Le costó meses enteros, horas interminables de fatiga y arduo trabajo. Sólo se detenía para comer y dormir, para después proseguir con su tarea como un dibujante inspirado que teme hacer alguna otra cosa y perder así las musas que lo llevaron a trasmitir su arte.
No habló más durante ese periodo, sólo reía, con una risita queda, casi inaudible que la refrescaba y la hacía sentir bien. Sabía que su esfuerzo valía la pena, su Señor se lo recompensaría con creces.
No lo hacía por ella o por alguien más. Lo hacía porque tenía que hacerlo. Debía dejar un vestigio de que nadie había logrado enloquecerla, nadie había podido arrebatarle el amor que le profesaba a aquellos ojos rojos y los siseos que los acompañaban.

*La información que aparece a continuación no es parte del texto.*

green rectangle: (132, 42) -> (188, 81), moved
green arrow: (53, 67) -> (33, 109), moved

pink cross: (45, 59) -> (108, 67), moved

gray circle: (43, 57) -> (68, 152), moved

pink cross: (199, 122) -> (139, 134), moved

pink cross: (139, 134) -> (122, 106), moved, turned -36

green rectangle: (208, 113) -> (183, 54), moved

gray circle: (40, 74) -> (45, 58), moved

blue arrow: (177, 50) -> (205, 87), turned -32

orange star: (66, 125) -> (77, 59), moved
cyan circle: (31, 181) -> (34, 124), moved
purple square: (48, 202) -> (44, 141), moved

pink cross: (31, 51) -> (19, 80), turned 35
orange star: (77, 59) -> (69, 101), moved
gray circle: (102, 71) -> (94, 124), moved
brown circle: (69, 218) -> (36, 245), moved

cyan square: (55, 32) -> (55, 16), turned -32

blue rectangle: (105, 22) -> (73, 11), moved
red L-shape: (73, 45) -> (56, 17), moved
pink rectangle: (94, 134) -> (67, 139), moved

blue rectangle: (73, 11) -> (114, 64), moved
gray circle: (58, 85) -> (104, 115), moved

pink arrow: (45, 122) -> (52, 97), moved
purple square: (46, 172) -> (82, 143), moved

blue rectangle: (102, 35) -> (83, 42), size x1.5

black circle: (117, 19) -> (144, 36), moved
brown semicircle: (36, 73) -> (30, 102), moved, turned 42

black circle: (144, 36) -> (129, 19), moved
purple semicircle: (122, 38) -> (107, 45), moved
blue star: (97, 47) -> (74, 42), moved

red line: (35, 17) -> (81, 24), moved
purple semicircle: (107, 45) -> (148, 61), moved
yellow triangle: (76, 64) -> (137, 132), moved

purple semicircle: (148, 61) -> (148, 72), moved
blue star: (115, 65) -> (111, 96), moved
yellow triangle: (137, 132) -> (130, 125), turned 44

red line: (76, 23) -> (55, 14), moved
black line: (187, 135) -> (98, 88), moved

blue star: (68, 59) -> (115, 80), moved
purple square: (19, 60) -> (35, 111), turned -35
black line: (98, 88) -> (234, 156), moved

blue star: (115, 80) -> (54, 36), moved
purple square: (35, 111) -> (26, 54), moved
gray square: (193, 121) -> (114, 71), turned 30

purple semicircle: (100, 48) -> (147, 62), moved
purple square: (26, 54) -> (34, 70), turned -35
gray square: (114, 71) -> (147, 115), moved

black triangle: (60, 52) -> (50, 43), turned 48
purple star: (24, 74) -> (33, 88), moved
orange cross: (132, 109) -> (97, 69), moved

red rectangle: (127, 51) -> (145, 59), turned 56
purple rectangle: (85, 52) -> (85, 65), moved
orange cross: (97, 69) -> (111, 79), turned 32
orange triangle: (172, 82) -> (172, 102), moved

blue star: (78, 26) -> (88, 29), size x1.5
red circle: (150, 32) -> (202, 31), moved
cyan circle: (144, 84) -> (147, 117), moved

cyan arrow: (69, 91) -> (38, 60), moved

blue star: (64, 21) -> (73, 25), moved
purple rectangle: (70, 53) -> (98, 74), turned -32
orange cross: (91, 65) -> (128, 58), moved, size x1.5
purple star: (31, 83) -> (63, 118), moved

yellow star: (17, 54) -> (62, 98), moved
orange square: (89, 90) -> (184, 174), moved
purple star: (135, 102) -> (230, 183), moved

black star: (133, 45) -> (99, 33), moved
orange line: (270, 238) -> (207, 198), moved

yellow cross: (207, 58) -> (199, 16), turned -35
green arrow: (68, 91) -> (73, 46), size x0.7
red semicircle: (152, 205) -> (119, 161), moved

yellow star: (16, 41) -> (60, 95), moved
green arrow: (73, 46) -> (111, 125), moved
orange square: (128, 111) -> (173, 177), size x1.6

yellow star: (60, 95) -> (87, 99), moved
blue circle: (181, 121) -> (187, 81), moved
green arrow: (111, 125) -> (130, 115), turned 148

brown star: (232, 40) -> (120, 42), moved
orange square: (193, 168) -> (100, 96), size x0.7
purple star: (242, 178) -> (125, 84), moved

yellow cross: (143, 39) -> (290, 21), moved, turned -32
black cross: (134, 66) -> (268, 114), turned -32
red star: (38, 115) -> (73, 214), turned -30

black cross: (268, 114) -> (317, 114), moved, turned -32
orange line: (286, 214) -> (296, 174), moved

Mientras seguía en su labor, a punto de terminarla, lo oyó de nuevo: – La hora está en la mano – rió por lo bajo de nuevo, demasiado emocionada como para poder hablar. Estaba cerca, muy cerca.
Después oyó algo más, un zumbido lejano, como de cientos de moscas que aleteaban sin parar. Se acercaba, avanzando hacía ella. El zumbido se vio absorbido por el estruendo de un estallido feroz. Las paredes retumbaron, el piso tembló bajos sus pies. Oyó gritos aterradores de otros presos, sus disparates y al fondo, un coro endemoniado alzándose entre el tumulto y el caos, pronunciado sus mismas palabras una y otra vez, cada vez más alto, cada vez más rápido. Y con una última sacudida y la explosión de una luz blanca cegadora, todo quedó en silencio de nuevo.
Fue un segundo de incertidumbre. Bella sólo podía pensar en que el fin estaba cerca – su fin, en su mano –. No hubo sonido alguno ni dentro ni fuera de ella, no hubo más visiones o pensamientos. Sólo un abismo blanco frente a ella, un infinito que bien podía ser un cielo calmo o un infierno desquiciante. Después el zumbido apareció de nuevo, modulado.
Cuando abrió los ojos, segura de que estaba muerta, se encontró hincada aún frente a la Marca Tenebrosa que ella misma había grabado en la pared. Se sorprendió ante la claridad que inundaba su celda. No se trataba de la luz enfermiza que a veces iluminaba la estancia, o a veces a ella. Era una luz con vida propia, brillante y hermosa. La luz de la luna.
– La hora ya está en la mano, Bellatrix – pronunció una voz helada y profunda tras su espalda. El corazón se le aceleró, le resultaba casi imposible respirar. Una conmoción febril le dijo que se trataba de la misma voz que había acudido a su llamado tantas veces, la misma voz del hombre sin ojos de su alucinación profética.
Ella se giró, aún hincada. Clavó sus ojos oscuros en los rojos de él y después, maravillada por la sensación de libertad que la brisa marina traía consigo, miró atentamente un gran agujero en la pared, por donde efectivamente, la luz de la luna se colaba hasta dar de lleno en su rostro lleno de fe renovada y adoración absoluta. Y en el centro de la estancia, estaba erguido el hombre, que ahora tenía un nombre y ese era Lord Voldemort.